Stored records
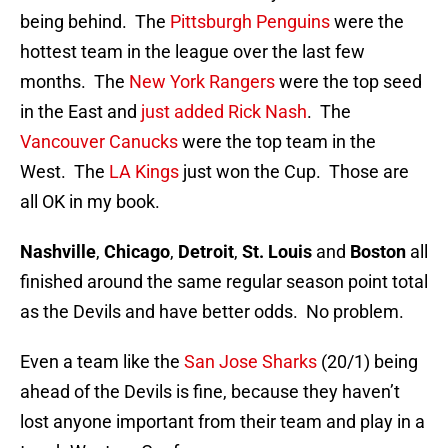
being behind. The
Pittsburgh Penguins
were the
hottest team in the league over the last few
months. The
New York Rangers
were the top seed
in the East and
just added Rick Nash
. The
Vancouver Canucks
were the top team in the
West. The
LA Kings
just won the Cup. Those are
all OK in my book.
Nashville
,
Chicago
,
Detroit
,
St. Louis
and
Boston
all
finished around the same regular season point total
as the Devils and have better odds. No problem.
Even a team like the
San Jose Sharks
(20/1) being
ahead of the Devils is fine, because they haven’t
lost anyone important from their team and play in a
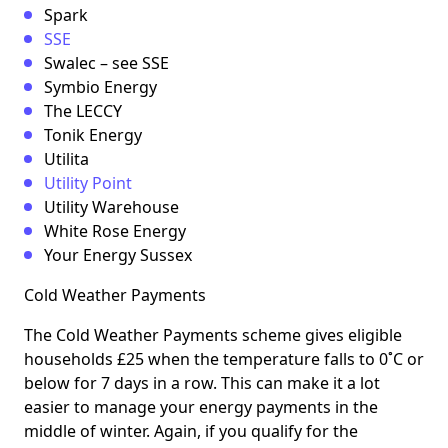
Spark
SSE
Swalec – see SSE
Symbio Energy
The LECCY
Tonik Energy
Utilita
Utility Point
Utility Warehouse
White Rose Energy
Your Energy Sussex
Cold Weather Payments
The Cold Weather Payments scheme gives eligible
households £25 when the temperature falls to 0˚C or
below for 7 days in a row. This can make it a lot
easier to manage your energy payments in the
middle of winter. Again, if you qualify for the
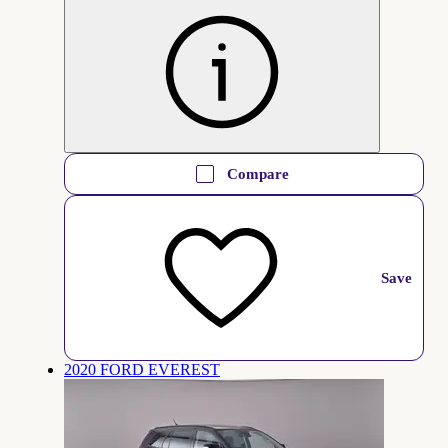
Compare
Save
2020 FORD EVEREST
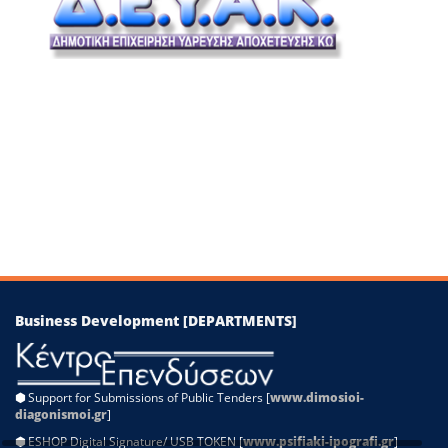
−
Leaflet
|
©
OpenStreetMap
contributors
Business Development [DEPARTMENTS]
⬢
Support for Submissions of Public Tenders [
www.dimosioi-
diagonismoi.gr
]
⬢
ESHOP Digital Signature/ USB TOKEN [
www.psifiaki-ipografi.gr
]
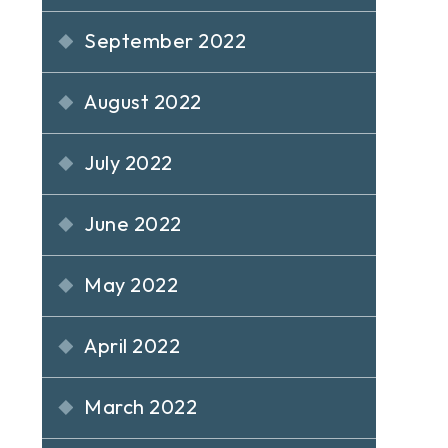
September 2022
August 2022
July 2022
June 2022
May 2022
April 2022
March 2022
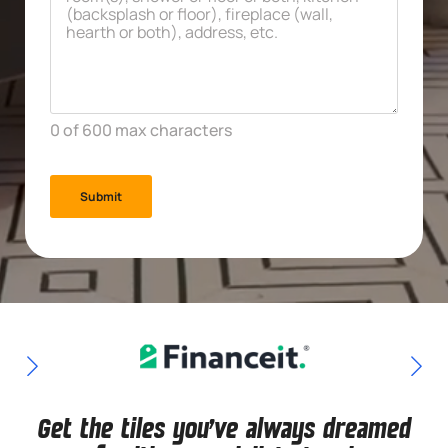
*
0 of 600 max characters
Get the tiles you've always dreamed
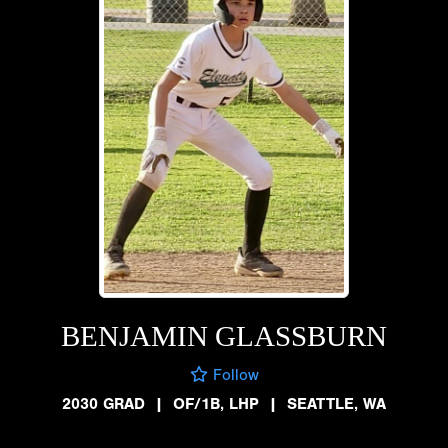
BENJAMIN GLASSBURN
Follow
2030 GRAD
|
OF/1B, LHP
|
SEATTLE, WA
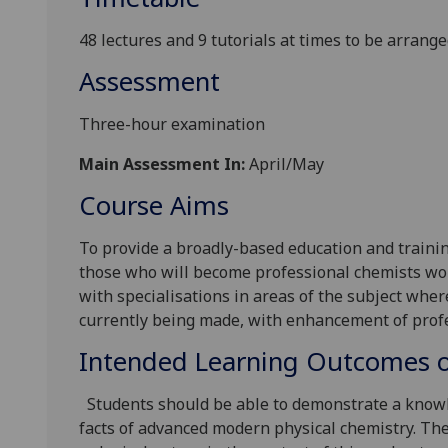
48 lectures and 9 tutorials at times to be arrang
Assessment
Three-hour examination
Main Assessment In:
April/May
Course Aims
To provide a broadly-based education and trainin
those who will become professional chemists wo
with specialisations in areas of the subject whe
currently being made, with enhancement of profes
Intended Learning Outcomes o
Students should be able to demonstrate a knowl
facts of advanced modern physical chemistry. The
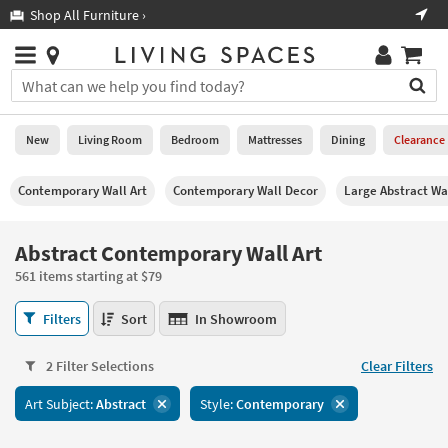
×
If
Shop All Furniture ›
Help
you
are
Stores
using
Stores
You
a
can
screen
search
0
reader
Liked
for
New
Living Room
Bedroom
Mattresses
Dining
Clearance
and
products
are
by
New
having
Contemporary Wall Art
Contemporary Wall Decor
Large Abstract Wa
typing
problems
into
using
Living
this
Abstract Contemporary Wall Art
this
Room
field.
website,
561 items starting at $79
Or
please
Bedroom
you
call
Abstract
Filters
Sort
In Showroom
can
877-
Contemporary
Mattresses
use
266-
Wall
the
2 Filter Selections
Clear Filters
7300
Art
Dining
arrow
for
561
key
Art Subject:
Abstract
Style:
Contemporary
assistance.
items
Home
or
starting
Office
tab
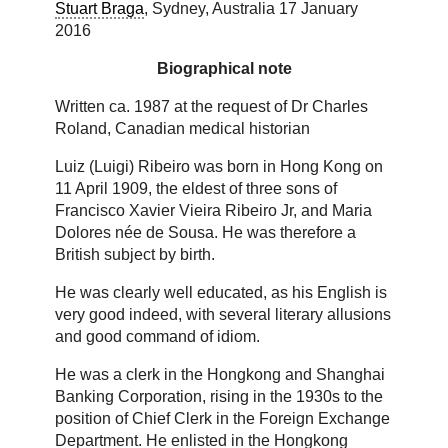
Stuart Braga
, Sydney, Australia 17 January
2016
Biographical note
Written ca. 1987 at the request of Dr Charles
Roland, Canadian medical historian
Luiz (Luigi) Ribeiro was born in Hong Kong on
11 April 1909, the eldest of three sons of
Francisco Xavier Vieira Ribeiro Jr, and Maria
Dolores née de Sousa. He was therefore a
British subject by birth.
He was clearly well educated, as his English is
very good indeed, with several literary allusions
and good command of idiom.
He was a clerk in the Hongkong and Shanghai
Banking Corporation, rising in the 1930s to the
position of Chief Clerk in the Foreign Exchange
Department. He enlisted in the Hongkong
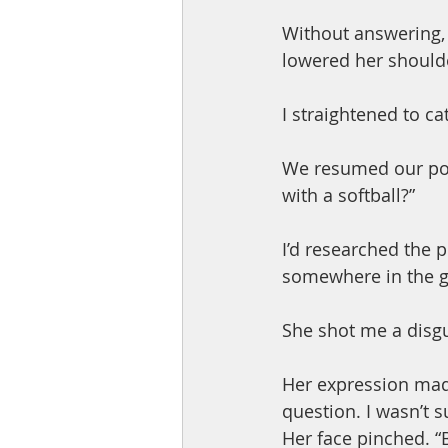
Without answering, 
lowered her should
I straightened to catc
We resumed our posi
with a softball?”
I’d researched the p
somewhere in the g
She shot me a disgu
Her expression mad
question. I wasn’t s
Her face pinched. “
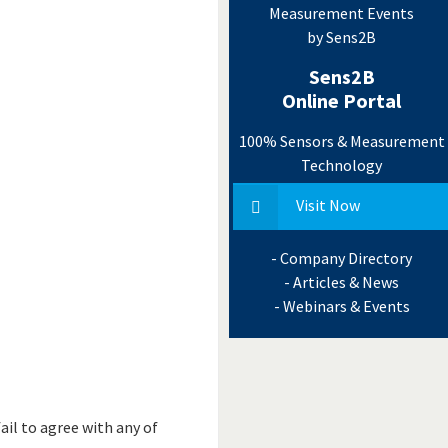
Measurement Events
by Sens2B
Sens2B
Online Portal
100% Sensors & Measurement
Technology
Visit Now
- Company Directory
- Articles & News
- Webinars & Events
ail to agree with any of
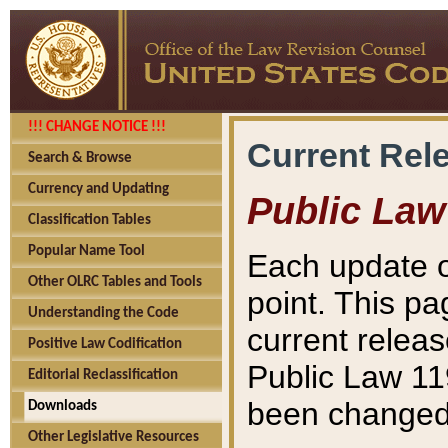
!!! CHANGE NOTICE !!!
Current Rel
Search & Browse
Currency and Updating
Public Law
Classification Tables
Popular Name Tool
Each update o
Other OLRC Tables and Tools
point. This pa
Understanding the Code
current releas
Positive Law Codification
Public Law 11
Editorial Reclassification
been changed 
Downloads
Other Legislative Resources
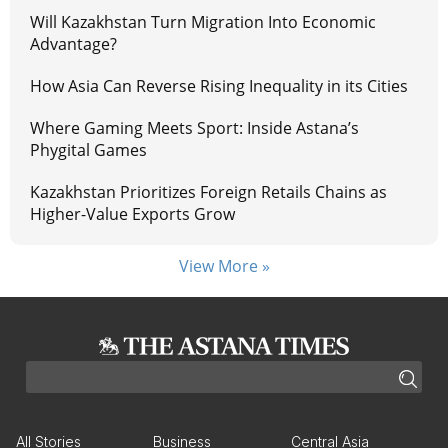
Will Kazakhstan Turn Migration Into Economic
Advantage?
How Asia Can Reverse Rising Inequality in its Cities
Where Gaming Meets Sport: Inside Astana’s
Phygital Games
Kazakhstan Prioritizes Foreign Retails Chains as
Higher-Value Exports Grow
View More »
All Stories
Business
Central Asia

• [What you have to do]
An exact restatement of every record is required. Omit the images.

• [Finished exercise]
being behind. The
Pittsburgh Penguins
were the
hottest team in the league over the last few
months. The
New York Rangers
were the top seed
in the East and
just added Rick Nash
. The
Vancouver Canucks
were the top team in the
West. The
LA Kings
just won the Cup. Those are
all OK in my book.
Nashville
,
Chicago
,
Detroit
,
St. Louis
and
Boston
all
finished around the same regular season point total
as the Devils and have better odds. No problem.
Even a team like the
San Jose Sharks
(20/1) being
ahead of the Devils is fine, because they haven’t
lost anyone important from their team and play in a
Spark
SSE
Swalec – see SSE
Symbio Energy
The LECCY
Tonik Energy
Utilita
Utility Point
Utility Warehouse
White Rose Energy
Your Energy Sussex
Cold Weather Payments
The Cold Weather Payments scheme gives eligible
households £25 when the temperature falls to 0˚C or
below for 7 days in a row. This can make it a lot
easier to manage your energy payments in the
middle of winter. Again, if you qualify for the
Compare
Save
2020 FORD EVEREST
−
Leaflet
|
©
OpenStreetMap
contributors
Business Development [DEPARTMENTS]
⬢
Support for Submissions of Public Tenders [
www.dimosioi-
diagonismoi.gr
]
⬢
ESHOP Digital Signature/ USB TOKEN [
www.psifiaki-ipografi.gr
]
September 2022
August 2022
July 2022
June 2022
May 2022
April 2022
March 2022
*
0 of 600 max characters
Get the tiles you've always dreamed
BENJAMIN GLASSBURN
Follow
2030 GRAD
|
OF/1B, LHP
|
SEATTLE, WA
48 lectures and 9 tutorials at times to be arrang
Assessment
Three-hour examination
Main Assessment In:
April/May
Course Aims
To provide a broadly-based education and trainin
those who will become professional chemists wo
with specialisations in areas of the subject whe
currently being made, with enhancement of profes
Intended Learning Outcomes o
Students should be able to demonstrate a knowl
facts of advanced modern physical chemistry. The
×
If
Shop All Furniture ›
Help
you
are
Stores
using
Stores
You
a
can
screen
search
0
reader
Liked
for
New
Living Room
Bedroom
Mattresses
Dining
Clearance
and
products
are
by
New
having
Contemporary Wall Art
Contemporary Wall Decor
Large Abstract Wa
typing
problems
into
using
Living
this
Abstract Contemporary Wall Art
this
Room
field.
website,
561 items starting at $79
Or
please
Bedroom
you
call
Abstract
Filters
Sort
In Showroom
can
877-
Contemporary
Mattresses
use
266-
Wall
the
2 Filter Selections
Clear Filters
7300
Art
Dining
arrow
for
561
key
Art Subject:
Abstract
Style:
Contemporary
assistance.
items
Home
or
starting
Office
tab
Stuart Braga
, Sydney, Australia 17 January
2016
Biographical note
Written ca. 1987 at the request of Dr Charles
Roland, Canadian medical historian
Luiz (Luigi) Ribeiro was born in Hong Kong on
11 April 1909, the eldest of three sons of
Francisco Xavier Vieira Ribeiro Jr, and Maria
Dolores née de Sousa. He was therefore a
British subject by birth.
He was clearly well educated, as his English is
very good indeed, with several literary allusions
and good command of idiom.
He was a clerk in the Hongkong and Shanghai
Banking Corporation, rising in the 1930s to the
position of Chief Clerk in the Foreign Exchange
Department. He enlisted in the Hongkong
Without answering, 
lowered her should
I straightened to catc
We resumed our posi
with a softball?”
I’d researched the p
somewhere in the g
She shot me a disgu
Her expression mad
question. I wasn’t s
Her face pinched. “
Measurement Events
by Sens2B
Sens2B
Online Portal
100% Sensors & Measurement
Technology
Visit Now
- Company Directory
- Articles & News
- Webinars & Events
ail to agree with any of
!!! CHANGE NOTICE !!!
Current Rel
Search & Browse
Currency and Updating
Public Law
Classification Tables
Popular Name Tool
Each update o
Other OLRC Tables and Tools
point. This pa
Understanding the Code
current releas
Positive Law Codification
Public Law 11
Editorial Reclassification
been changed 
Downloads
Other Legislative Resources
Will Kazakhstan Turn Migration Into Economic
Advantage?
How Asia Can Reverse Rising Inequality in its Cities
Where Gaming Meets Sport: Inside Astana’s
Phygital Games
Kazakhstan Prioritizes Foreign Retails Chains as
Higher-Value Exports Grow
View More »
All Stories
Business
Central Asia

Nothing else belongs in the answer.